### Supplied material ###
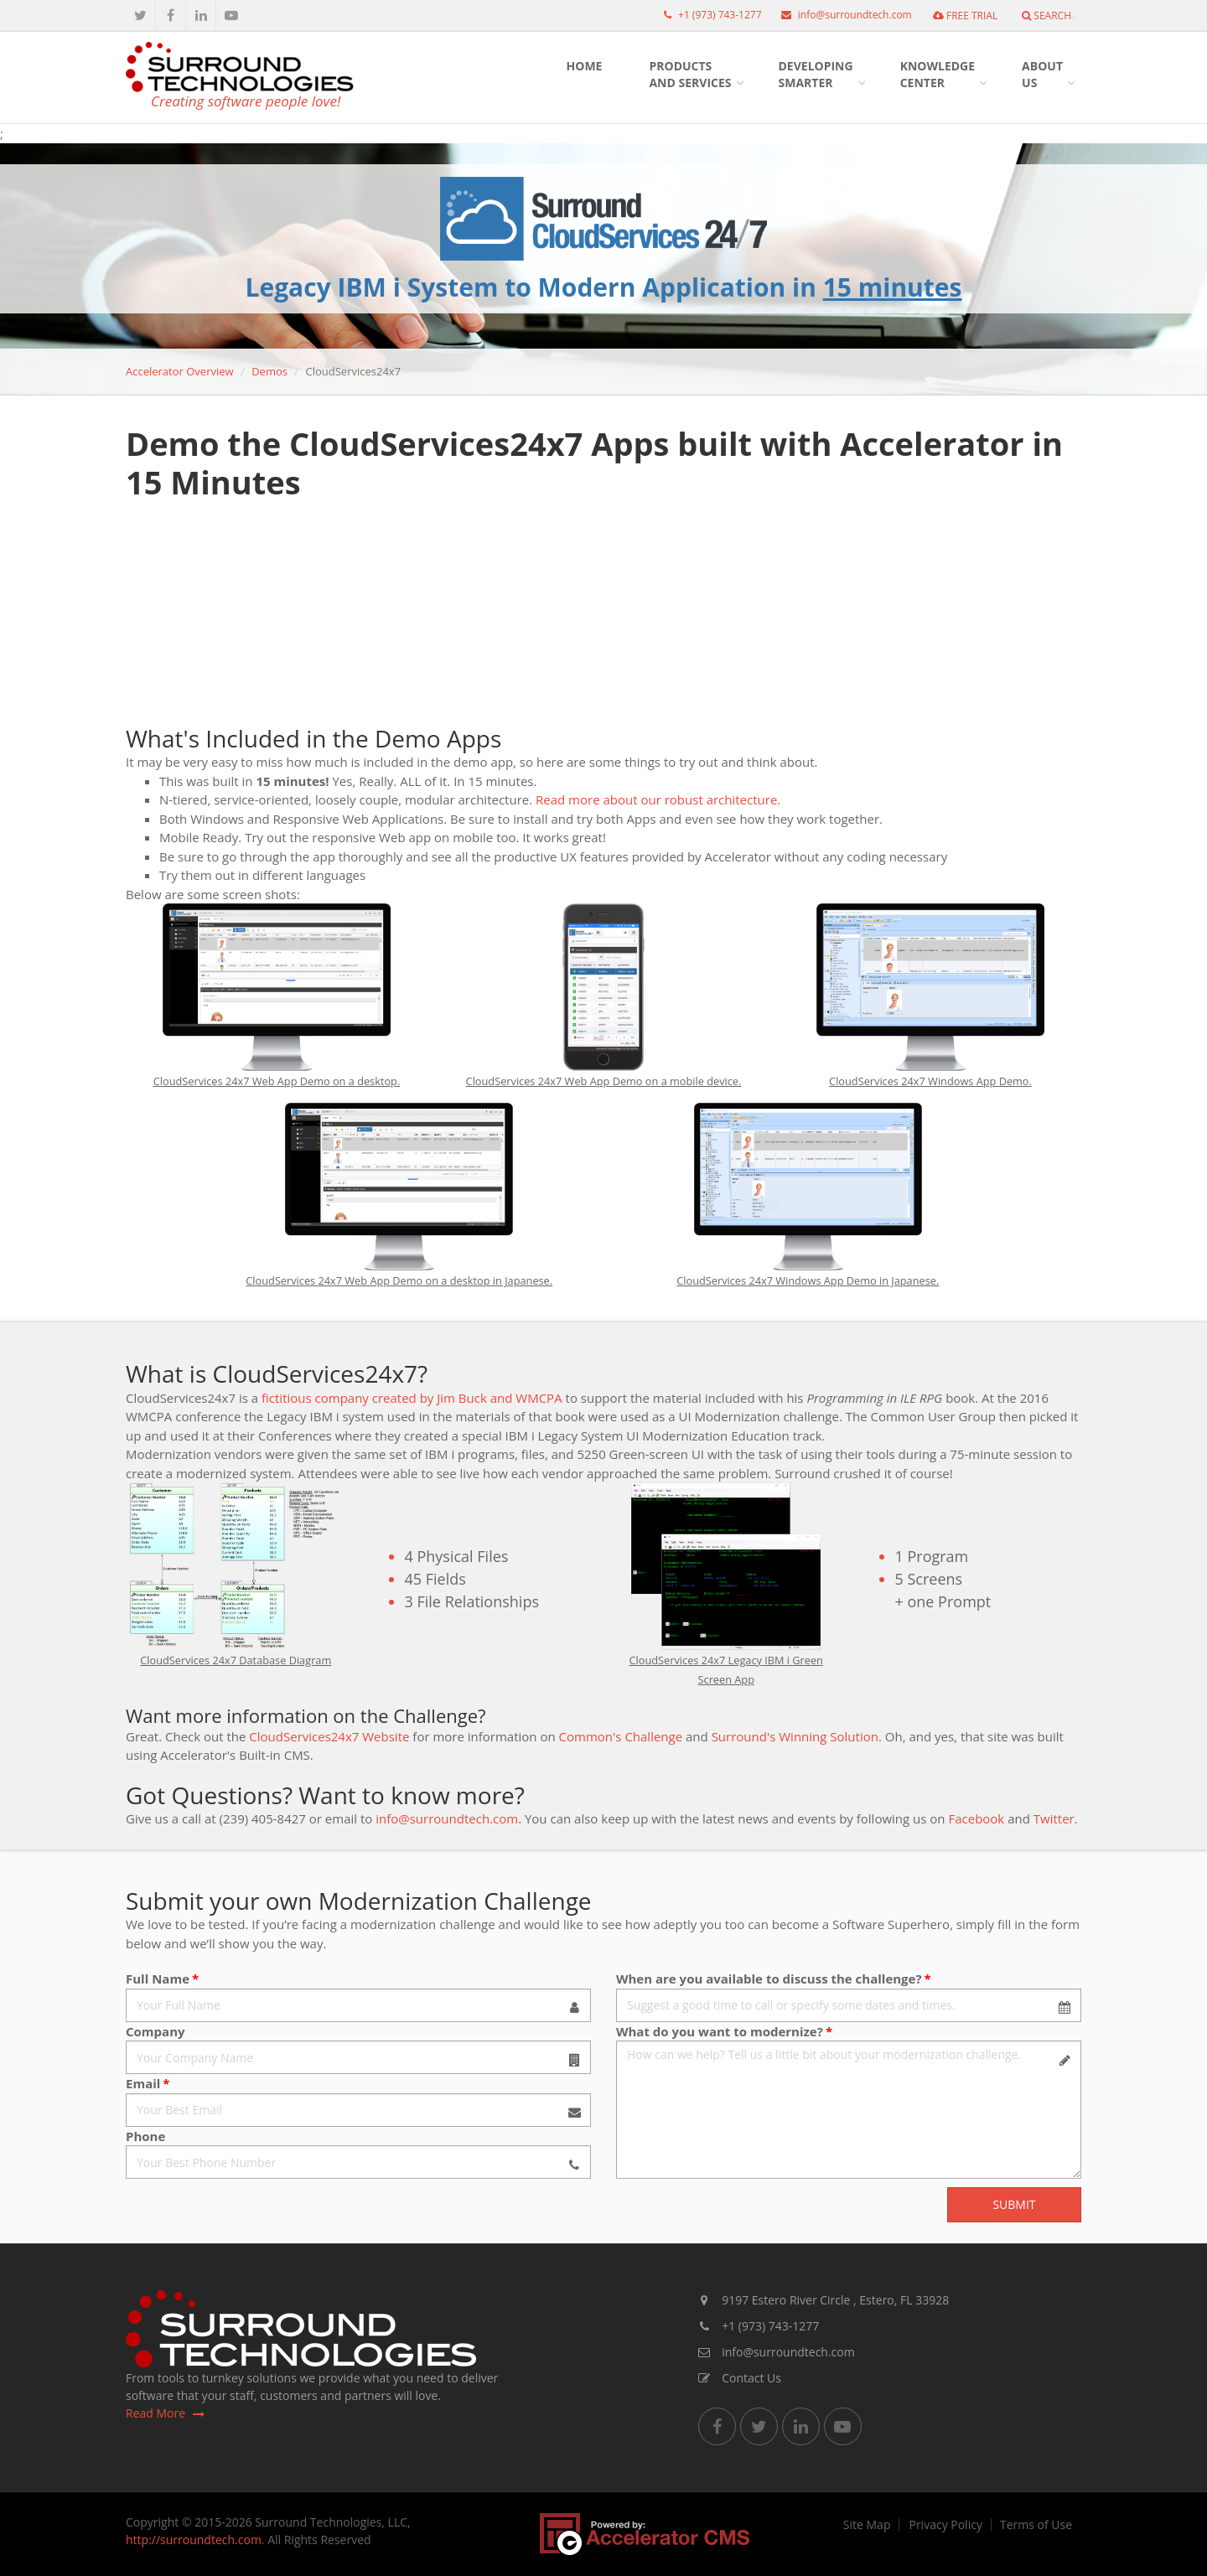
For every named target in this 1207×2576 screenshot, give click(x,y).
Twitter (1054, 1818)
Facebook (976, 1818)
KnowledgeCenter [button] (937, 74)
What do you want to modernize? (719, 2031)
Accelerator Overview (180, 371)
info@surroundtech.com (842, 15)
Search (1046, 15)
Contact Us (739, 2378)
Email (143, 2083)
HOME (585, 66)
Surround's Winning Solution (795, 1736)
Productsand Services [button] (690, 74)
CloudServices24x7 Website (329, 1736)
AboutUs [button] (1042, 74)
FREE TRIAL (965, 15)
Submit (1013, 2204)
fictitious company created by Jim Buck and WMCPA (412, 1397)
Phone (145, 2136)
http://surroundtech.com (194, 2540)
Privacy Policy (945, 2525)
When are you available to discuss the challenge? (769, 1978)
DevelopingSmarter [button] (816, 74)
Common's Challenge (621, 1736)
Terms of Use (1036, 2525)
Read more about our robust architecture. (658, 799)
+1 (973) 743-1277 (708, 15)
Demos (269, 371)
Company (155, 2031)
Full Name (157, 1978)
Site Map (867, 2525)
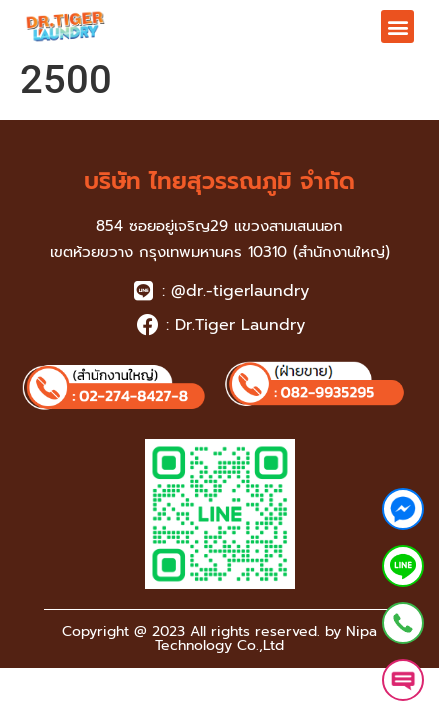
###
• What is needed: Nothing but the lines from the line containing "Privacy Policy (945, 2525)" through the last line of the listing above should appear, output exactly, with no pictures.

• Task result:
Privacy Policy (945, 2525)
When are you available to discuss the challenge? (769, 1978)
DevelopingSmarter [button] (816, 74)
Common's Challenge (621, 1736)
Terms of Use (1036, 2525)
Read more about our robust architecture. (658, 799)
+1 (973) 743-1277 (708, 15)
Demos (269, 371)
Company (155, 2031)
Full Name (157, 1978)
Site Map (867, 2525)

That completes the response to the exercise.